“Hemen herkesin suçlu olduğu yerde aslında hiçkimse suçlu değildir” … Bu savunmaya, “Kötülüğün Sıradanlığı”nda cevap veren Hannah Arendt, suçun ve masumiyetin nesnel doğası olduğunu hatırlatır. Yahudilerin toplama kamplarına naklinden sorumlu olan Nazi liderlerinden Adolf Eichmann’ın Kudüs Bölge Mahkemesi’nde nasıl yargılandığını ve duruşmalarda kötülüğün sıradanlaştırılmasına rağmen sanıkların sadist birer canavardan ziyade normal insanlar olduklarını anlatır. Genel kötülük özelde yapılan kötülükleri masum göstermeye yetmeyecektir.
Kötülüğün sınırı ve klasifikasyonu yok. İnsan, hayvan, doğa… Her ne üzerine uygulanırsa uygulansın öldürmek ve kıyım bir suç, asla cezasız kalamaz. 11 Mart 2011 tarihinde Japonya’da meydana gelen deprem ve tsunami ile beraber nükleer reaktörlerdeki patlamaların müsebbibliği de bu kapsama dahil. Nitekim yedi yıldır devam etmekte olan nükleer felaket, meydana gelen tehlikelerin mağdurlarıyla her an yeni mağdurlar yaratabilecek risklere maruz kalan halkı derhal hak arayışına yöneltti. Nihayet 2017 yılı itibariyle görülmeye başlanan davalar nükleer felaket başladıktan sonra yaşanan panik, kaos, kötü yönetim ve tabi ki kontaminasyon nedeniyle 44 kişinin yaşamını yitirdiğini açıkça ortaya koyuyor. Nükleer santralde alınması gereken güvenlik önlemlerini maliyetli bularak aldırmadıkları anlaşılan santralin işletmecisi Tokyo Elektrik’in (TEPCO) üç yöneticisi bu yargılama sürecinde Arendt’in cümlelerini çağırır gibi kopyala-yapıştır gözlerden akan kayıtsız sorumluluk, bir nevi karar vericilerin umarsız hafifliği rahatsız edici.

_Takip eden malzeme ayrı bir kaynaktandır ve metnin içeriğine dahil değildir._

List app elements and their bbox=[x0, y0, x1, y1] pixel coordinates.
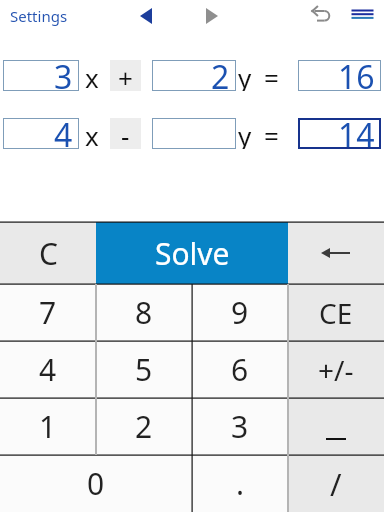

Yıllar geçecek aynı bakışları Japonya’da 1 milyon ton radyoaktif suyun denize boşaltılmasını onaylayan yöneticilerin yüzlerinde bulacağız. Zira Fukuşima nükleer felaketinin başladığı yedi yıldır çekirdek erimesi olan reaktörlerin mütemadiyen soğutulmasına devam edilirken, silolarda toplanan radyoaktif su denize boşaltılmanın eşiğinde. Bugüne dek siloların sayısı 860’a, biriktirilen toplam su miktarı ise 1 milyon elli tona ulaştı. Lakin ilave silolar getirip bunlara yer açmak maliyetli olacağı için TEPCO yönetimi hokkabazlık peşinde. Peki madem bu su denize boşaltılacaktı neden bekletildi derseniz? Bunun sebebi yetkililerinin bu radyoaktif suyun arıtıldığına ve içindeki stronsiyum 90 ile sezyum 137 gibi yarılanma ömrü 30 yıl civarında olan, yani etkisi en az 300 yıl sürecek izotoplardan arıtıldığına dair verdiği yalan beyanlardır.

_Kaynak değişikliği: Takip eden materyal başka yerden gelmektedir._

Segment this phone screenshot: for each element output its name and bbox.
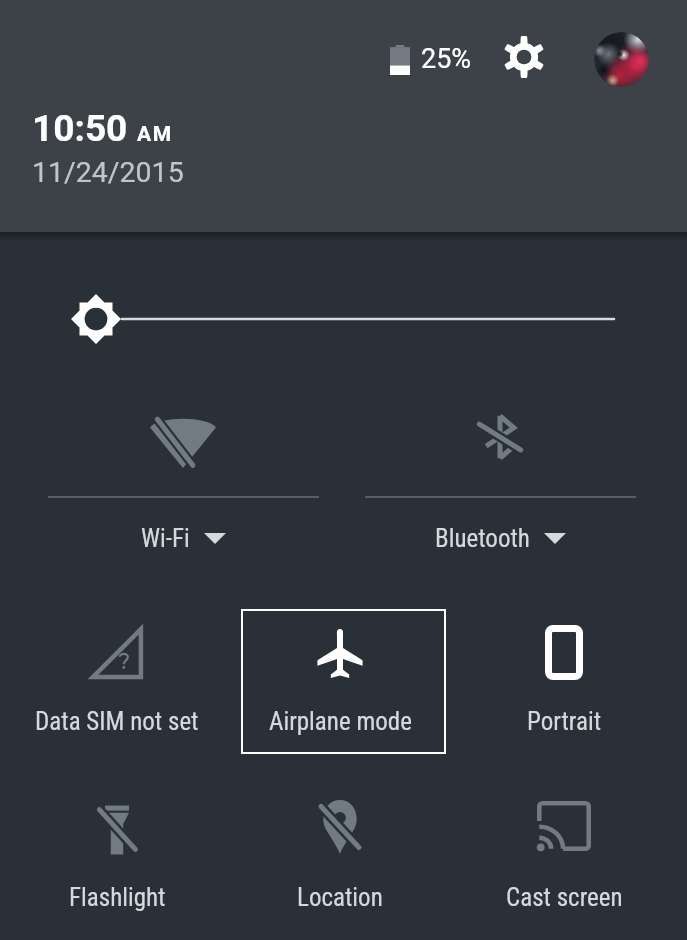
staticText: Data SIM not set (35, 707, 199, 736)
button[interactable]: User profile (594, 32, 649, 87)
staticText: Wi-Fi (141, 524, 190, 552)
staticText: Bluetooth (435, 524, 530, 552)
button[interactable]: Cast screen (452, 785, 676, 930)
staticText: 25% (421, 43, 472, 75)
staticText: 11/24/2015 (32, 156, 184, 189)
staticText: Airplane mode (269, 707, 412, 736)
button[interactable]: Portrait (452, 609, 676, 754)
staticText: AM (137, 122, 173, 147)
button[interactable]: Wi-Fi (43, 400, 323, 552)
button[interactable]: Settings (500, 33, 548, 81)
button[interactable]: Brightness (60, 285, 626, 353)
staticText: Cast screen (506, 883, 623, 912)
button[interactable]: Flashlight (5, 785, 229, 930)
button[interactable]: Location (228, 785, 452, 930)
staticText: Portrait (527, 707, 602, 736)
staticText: Location (297, 883, 383, 912)
staticText: 10:50 (32, 107, 128, 150)
button[interactable]: Data SIM not set (5, 609, 229, 754)
button[interactable]: Airplane mode (228, 609, 452, 754)
staticText: Flashlight (69, 883, 166, 912)
button[interactable]: Bluetooth (360, 400, 640, 552)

Nitekim önceki gün TEPCO ve Bakanlık raporlarında silolarda biriktirilen suda stronsiyum 90 izotopu litrede 600 bin bekerel düzeyinde, yani sınır dozun 20 bin kat fazla olduğu kamuoyuna yansıdı. Stronsiyum 90 ve sezyum 137 izotoplarının yüz yıllar boyunca direkt kanser yapıcı etkisinin bulunduğunu artık bilmeyen yok. Kaldı ki feda edilmek istenen çevre ve toplum sağlığının karşısında kaçınılmak istenen şeyler: Ek maliyetler ve nükleer endüstrinin hasır altı edilemeyen gerçekleri. Bu noktada sorun yalnızca tritiyum izotopu bile olsa silolardaki suyun denize boşaltılması tüm bir dünya açısından kabul edilemez. Nitekim bilimsel araştırmalar Kanada’da Pilgrim Nükleer Santrali’nden denize verilen trityum içerikli su ile santral bölgesinde down sendromuyla doğan çocuklardaki artış arasında bir korelasyon olabileceğine dikkat çekiyor.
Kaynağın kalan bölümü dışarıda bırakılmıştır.